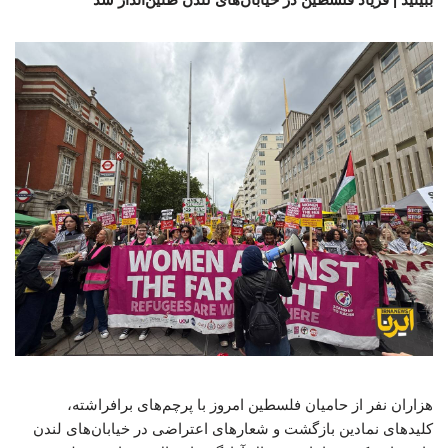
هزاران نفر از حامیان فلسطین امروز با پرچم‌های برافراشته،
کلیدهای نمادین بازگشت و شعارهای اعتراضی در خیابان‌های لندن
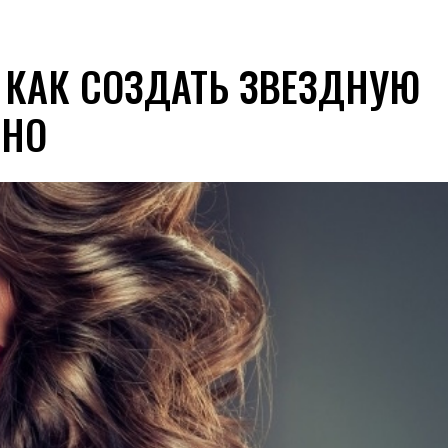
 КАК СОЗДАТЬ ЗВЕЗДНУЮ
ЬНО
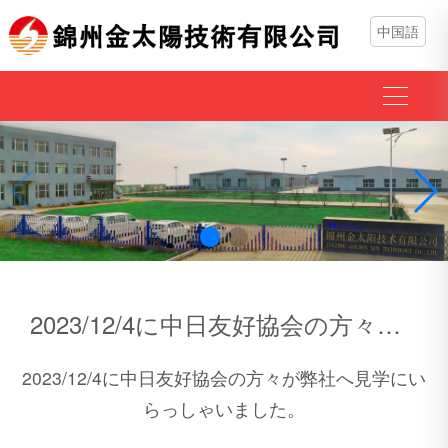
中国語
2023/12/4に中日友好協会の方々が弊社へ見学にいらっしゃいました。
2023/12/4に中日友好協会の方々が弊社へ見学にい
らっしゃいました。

++++++++++++++++++++

■ **WHAT IS NEEDED**: Your reply must reproduce all of the entries exactly and contain no pictures.

■ **YOUR SOLUTION**:
هزاران نفر از حامیان فلسطین امروز با پرچم‌های برافراشته،
کلیدهای نمادین بازگشت و شعارهای اعتراضی در خیابان‌های لندن
 КАК СОЗДАТЬ ЗВЕЗДНУЮ
ЬНО
中国語
2023/12/4に中日友好協会の方々が弊社へ見学にいらっしゃいました。
2023/12/4に中日友好協会の方々が弊社へ見学にい
らっしゃいました。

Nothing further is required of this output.